### Aim of the task
An exact copy is needed of the lines in the entries below from the line with "психологических стрессов, повлекших за собой" up to and including the line with "cápsulas de guardarropa", and of nothing else. Leave the pictures out.

### Task material

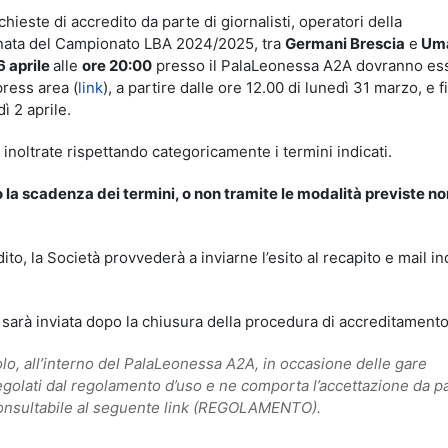
hieste di accredito da parte di giornalisti, operatori della
rnata del Campionato LBA 2024/2025, tra
Germani Brescia
e
Um
 aprile
alle
ore 20:00
presso il PalaLeonessa A2A dovranno es
press area (
link
), a partire dalle ore 12.00 di lunedì 31 marzo, e f
ì 2 aprile.
inoltrate rispettando categoricamente i termini indicati.
 la scadenza dei termini, o non tramite le modalità previste no
edito, la Società provvederà a inviarne l’esito al recapito e mail in
 sarà inviata dopo la chiusura della procedura di accreditamento
olo, all’interno del PalaLeonessa A2A, in occasione delle gare
golati dal regolamento d’uso e ne comporta l’accettazione da p
consultabile al seguente link
(REGOLAMENTO).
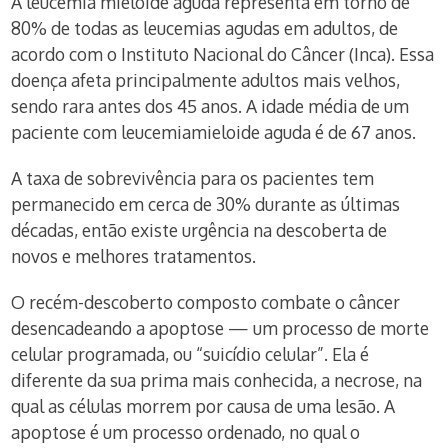
A leucemia mieloide aguda representa em torno de
80% de todas as leucemias agudas em adultos, de
acordo com o Instituto Nacional do Câncer (Inca). Essa
doença afeta principalmente adultos mais velhos,
sendo rara antes dos 45 anos. A idade média de um
paciente com leucemiamieloide aguda é de 67 anos.
A taxa de sobrevivência para os pacientes tem
permanecido em cerca de 30% durante as últimas
décadas, então existe urgência na descoberta de
novos e melhores tratamentos.
O recém-descoberto composto combate o câncer
desencadeando a apoptose — um processo de morte
celular programada, ou “suicídio celular”. Ela é
diferente da sua prima mais conhecida, a necrose, na
qual as células morrem por causa de uma lesão. A
apoptose é um processo ordenado, no qual o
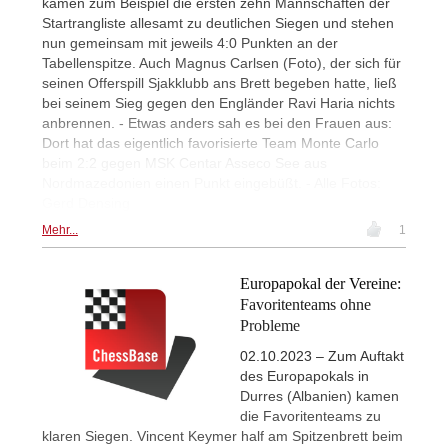
kamen zum Beispiel die ersten zehn Mannschaften der
Startrangliste allesamt zu deutlichen Siegen und stehen
nun gemeinsam mit jeweils 4:0 Punkten an der
Tabellenspitze. Auch Magnus Carlsen (Foto), der sich für
seinen Offerspill Sjakklubb ans Brett begeben hatte, ließ
bei seinem Sieg gegen den Engländer Ravi Haria nichts
anbrennen. - Etwas anders sah es bei den Frauen aus:
Dort hat das eigentlich favorisierte Team Monte Carlo
beim 2:2 gegen MSK Centar Asseco See aus
Nordmazedonien einen Punkt eingebüßt. - Alle Fotos:
Gerd Densing
Mehr...
1
Europapokal der Vereine:
Favoritenteams ohne
Probleme
02.10.2023 – Zum Auftakt
des Europapokals in
Durres (Albanien) kamen
die Favoritenteams zu
klaren Siegen. Vincent Keymer half am Spitzenbrett beim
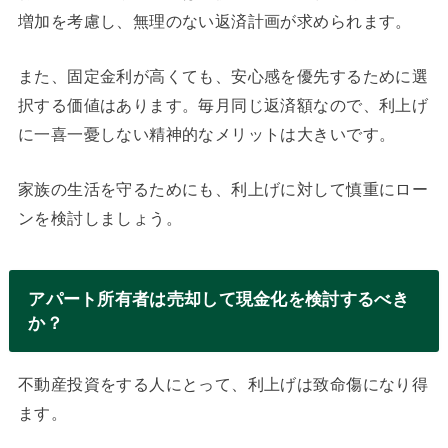
増加を考慮し、無理のない返済計画が求められます。
また、固定金利が高くても、安心感を優先するために選
択する価値はあります。毎月同じ返済額なので、利上げ
に一喜一憂しない精神的なメリットは大きいです。
家族の生活を守るためにも、利上げに対して慎重にロー
ンを検討しましょう。
アパート所有者は売却して現金化を検討するべき
か？
不動産投資をする人にとって、利上げは致命傷になり得
ます。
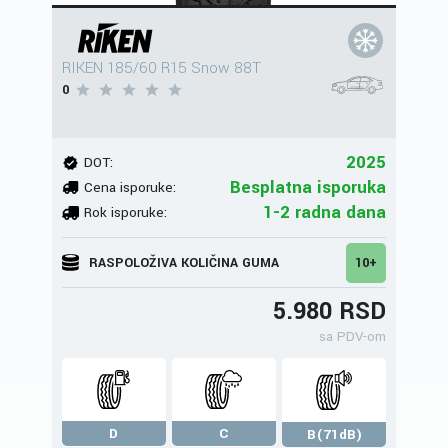
RIKEN 185/60 R15 Snow 88T
0
2025
DOT:
Besplatna isporuka
Cena isporuke:
1-2 radna dana
Rok isporuke:
RASPOLOŽIVA KOLIČINA GUMA
10+
5.980 RSD
sa PDV-om
D
C
B(71dB)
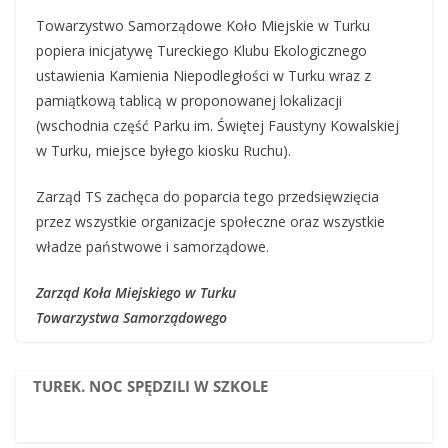
Towarzystwo Samorządowe Koło Miejskie w Turku
popiera inicjatywę Tureckiego Klubu Ekologicznego
ustawienia Kamienia Niepodległości w Turku wraz z
pamiątkową tablicą w proponowanej lokalizacji
(wschodnia część Parku im. Świętej Faustyny Kowalskiej
w Turku, miejsce byłego kiosku Ruchu).
Zarząd TS zachęca do poparcia tego przedsięwzięcia
przez wszystkie organizacje społeczne oraz wszystkie
władze państwowe i samorządowe.
Zarząd Koła Miejskiego w Turku
Towarzystwa Samorządowego
TUREK. NOC SPĘDZILI W SZKOLE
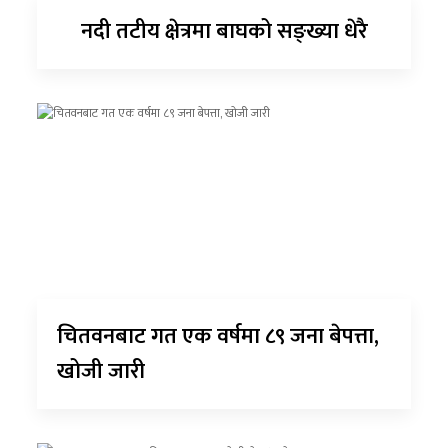
नदी तटीय क्षेत्रमा बाघको सङ्ख्या धेरै
चितवनबाट गत एक वर्षमा ८९ जना बेपत्ता,
खोजी जारी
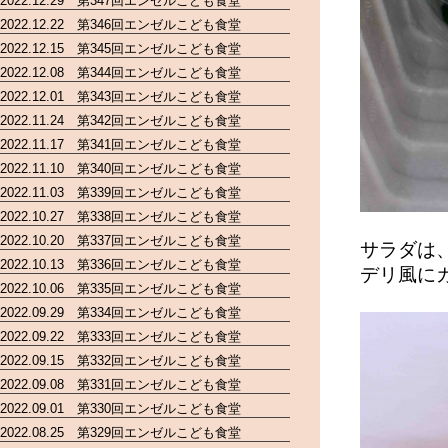
2022.12.29 第347回エンゼルこども食堂
2022.12.22 第346回エンゼルこども食堂
2022.12.15 第345回エンゼルこども食堂
2022.12.08 第344回エンゼルこども食堂
2022.12.01 第343回エンゼルこども食堂
2022.11.24 第342回エンゼルこども食堂
2022.11.17 第341回エンゼルこども食堂
2022.11.10 第340回エンゼルこども食堂
2022.11.03 第339回エンゼルこども食堂
2022.10.27 第338回エンゼルこども食堂
2022.10.20 第337回エンゼルこども食堂
サラダは
2022.10.13 第336回エンゼルこども食堂
デリ風に
2022.10.06 第335回エンゼルこども食堂
2022.09.29 第334回エンゼルこども食堂
2022.09.22 第333回エンゼルこども食堂
2022.09.15 第332回エンゼルこども食堂
2022.09.08 第331回エンゼルこども食堂
2022.09.01 第330回エンゼルこども食堂
2022.08.25 第329回エンゼルこども食堂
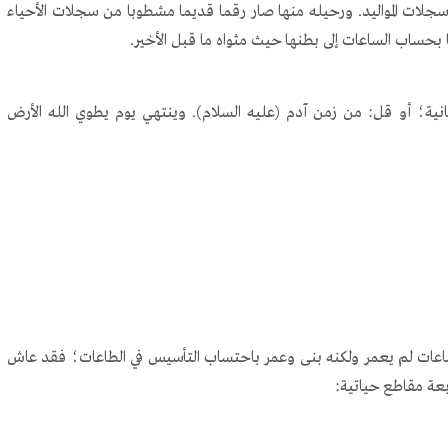
لات المواليد. ورحيله منها صار رقما قديما مشطوبا من سجلات الأحياء
بحساب الساعات إلى بطنها حيث مثواه ما قبل الأخير.
ة؛ أو قل: من زمن آدم (عليه السلام). وينتهي يوم يطوي الله الأرض
ت لم يعمر ولكنه بنى وعمر باحتساب التأسيس في الطاعات؛ فقد عاش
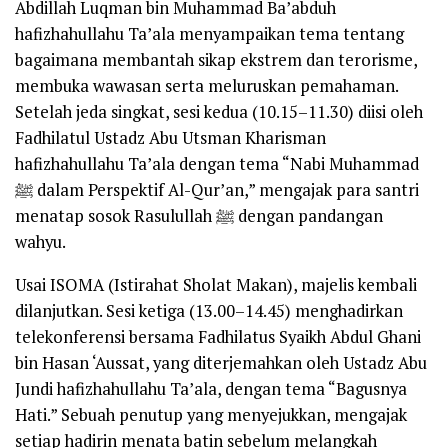
Abdillah Luqman bin Muhammad Ba’abduh
hafizhahullahu Ta’ala menyampaikan tema tentang
bagaimana membantah sikap ekstrem dan terorisme,
membuka wawasan serta meluruskan pemahaman.
Setelah jeda singkat, sesi kedua (10.15–11.30) diisi oleh
Fadhilatul Ustadz Abu Utsman Kharisman
hafizhahullahu Ta’ala dengan tema “Nabi Muhammad
ﷺ dalam Perspektif Al-Qur’an,” mengajak para santri
menatap sosok Rasulullah ﷺ dengan pandangan
wahyu.
Usai ISOMA (Istirahat Sholat Makan), majelis kembali
dilanjutkan. Sesi ketiga (13.00–14.45) menghadirkan
telekonferensi bersama Fadhilatus Syaikh Abdul Ghani
bin Hasan ‘Aussat, yang diterjemahkan oleh Ustadz Abu
Jundi hafizhahullahu Ta’ala, dengan tema “Bagusnya
Hati.” Sebuah penutup yang menyejukkan, mengajak
setiap hadirin menata batin sebelum melangkah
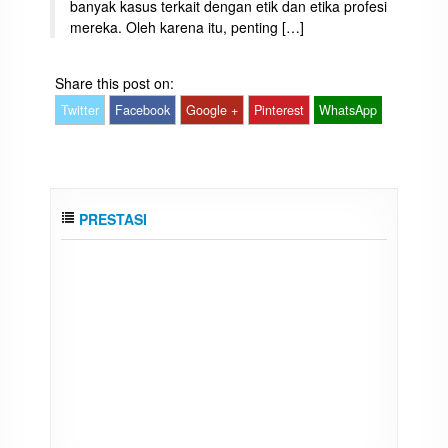
banyak kasus terkait dengan etik dan etika profesi
mereka. Oleh karena itu, penting […]
Share this post on:
Twitter
Facebook
Google +
Pinterest
WhatsApp
PRESTASI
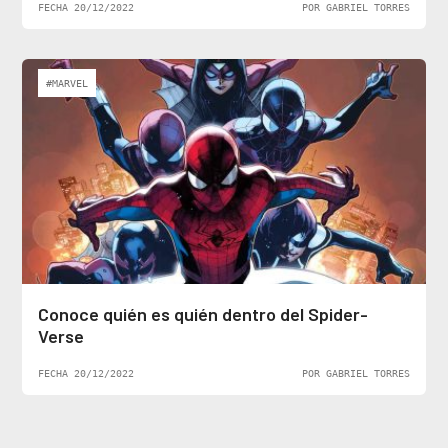
FECHA 20/12/2022
POR GABRIEL TORRES
#MARVEL
Conoce quién es quién dentro del Spider-
Verse
FECHA 20/12/2022
POR GABRIEL TORRES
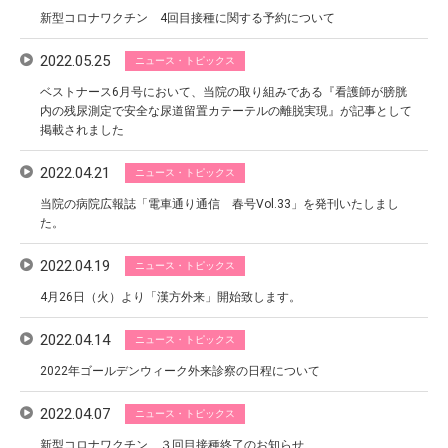
新型コロナワクチン 4回目接種に関する予約について
2022.05.25
ニュース・トピックス
ベストナース6月号において、当院の取り組みである『看護師が膀胱
内の残尿測定で安全な尿道留置カテーテルの離脱実現』が記事として
掲載されました
2022.04.21
ニュース・トピックス
当院の病院広報誌「電車通り通信 春号Vol.33」を発刊いたしまし
た。
2022.04.19
ニュース・トピックス
4月26日（火）より「漢方外来」開始致します。
2022.04.14
ニュース・トピックス
2022年ゴールデンウィーク外来診察の日程について
2022.04.07
ニュース・トピックス
新型コロナワクチン ３回目接種終了のお知らせ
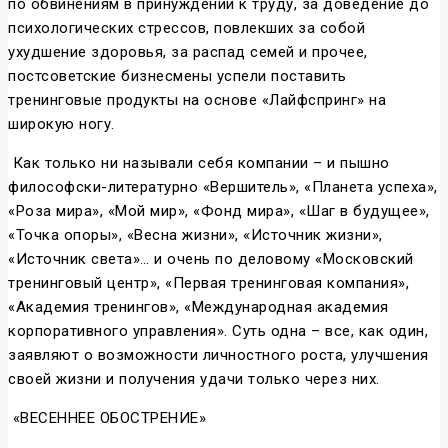
по обвинениям в принуждении к труду, за доведение до
психологических стрессов, повлекших за собой
ухудшение здоровья, за распад семей и прочее,
постсоветские бизнесмены успели поставить
тренинговые продукты на основе «Лайфспринг» на
широкую ногу.
Как только ни называли себя компании – и пышно
философски-литературно «Вершитель», «Планета успеха»,
«Роза мира», «Мой мир», «Фонд мира», «Шаг в будущее»,
«Точка опоры», «Весна жизни», «Источник жизни»,
«Источник света»… и очень по деловому «Московский
тренинговый центр», «Первая тренинговая компания»,
«Академия тренингов», «Международная академия
корпоративного управления». Суть одна – все, как один,
заявляют о возможности личностного роста, улучшения
своей жизни и получения удачи только через них.
«ВЕСЕННЕЕ ОБОСТРЕНИЕ»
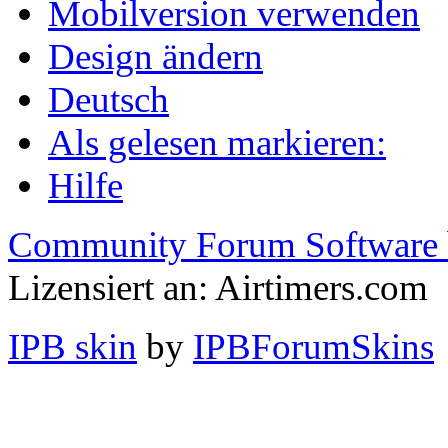
Mobilversion verwenden
Design ändern
Deutsch
Als gelesen markieren:
Hilfe
Community Forum Software 
Lizensiert an: Airtimers.com
IPB skin
by
IPBForumSkins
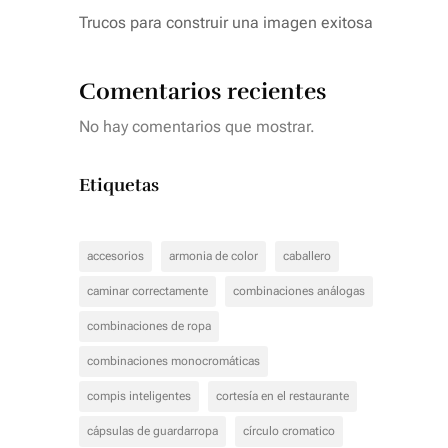
Trucos para construir una imagen exitosa
Comentarios recientes
No hay comentarios que mostrar.
Etiquetas
accesorios
armonia de color
caballero
caminar correctamente
combinaciones análogas
combinaciones de ropa
combinaciones monocromáticas
compis inteligentes
cortesía en el restaurante
cápsulas de guardarropa
círculo cromatico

### Result for this task
психологических стрессов, повлекших за собой
ухудшение здоровья, за распад семей и прочее,
постсоветские бизнесмены успели поставить
тренинговые продукты на основе «Лайфспринг» на
широкую ногу.
Как только ни называли себя компании – и пышно
философски-литературно «Вершитель», «Планета успеха»,
«Роза мира», «Мой мир», «Фонд мира», «Шаг в будущее»,
«Точка опоры», «Весна жизни», «Источник жизни»,
«Источник света»… и очень по деловому «Московский
тренинговый центр», «Первая тренинговая компания»,
«Академия тренингов», «Международная академия
корпоративного управления». Суть одна – все, как один,
заявляют о возможности личностного роста, улучшения
своей жизни и получения удачи только через них.
«ВЕСЕННЕЕ ОБОСТРЕНИЕ»
Mobilversion verwenden
Design ändern
Deutsch
Als gelesen markieren:
Hilfe
Community Forum Software 
Lizensiert an: Airtimers.com
IPB skin
by
IPBForumSkins
Trucos para construir una imagen exitosa
Comentarios recientes
No hay comentarios que mostrar.
Etiquetas
accesorios
armonia de color
caballero
caminar correctamente
combinaciones análogas
combinaciones de ropa
combinaciones monocromáticas
compis inteligentes
cortesía en el restaurante
cápsulas de guardarropa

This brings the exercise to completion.